▶ [What to do]:
Each line in the records below that has the word "Entre" should be copied.

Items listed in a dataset
- Opening Delimiter -

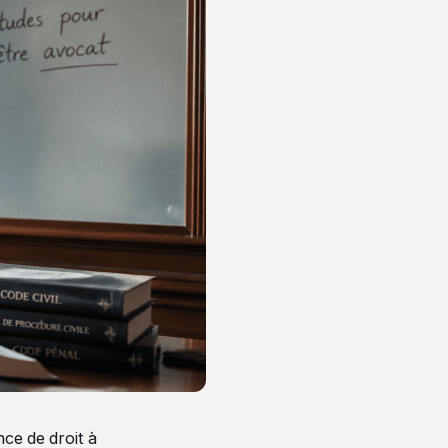
ce de droit à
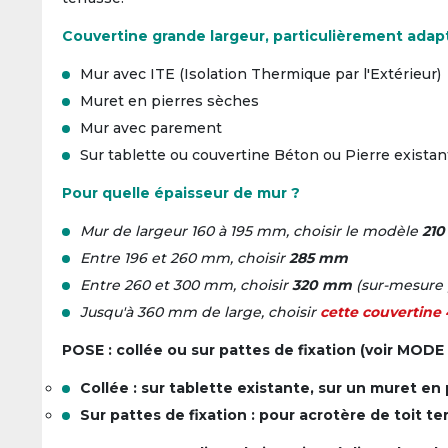
Couvertine grande largeur, particulièrement adapt
Mur avec ITE (Isolation Thermique par l'Extérieur)
Muret en pierres sèches
Mur avec parement
Sur tablette ou couvertine Béton ou Pierre existan
Pour quelle épaisseur de mur ?
Mur de largeur 160 à 195 mm, choisir le modèle
210
Entre 196 et 260 mm, choisir
285 mm
Entre 260 et 300 mm, choisir
320 mm
(
sur-mesure 
Jusqu'à 360 mm de large, choisir
cette couvertine
POSE : collée ou sur pattes de fixation (voir MOD
Collée : sur tablette existante, sur un muret en
Sur pattes de fixation : pour acrotère de toit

- Closing Delimiter -

▶ [Result]:
Entre 196 et 260 mm, choisir
Entre 260 et 300 mm, choisir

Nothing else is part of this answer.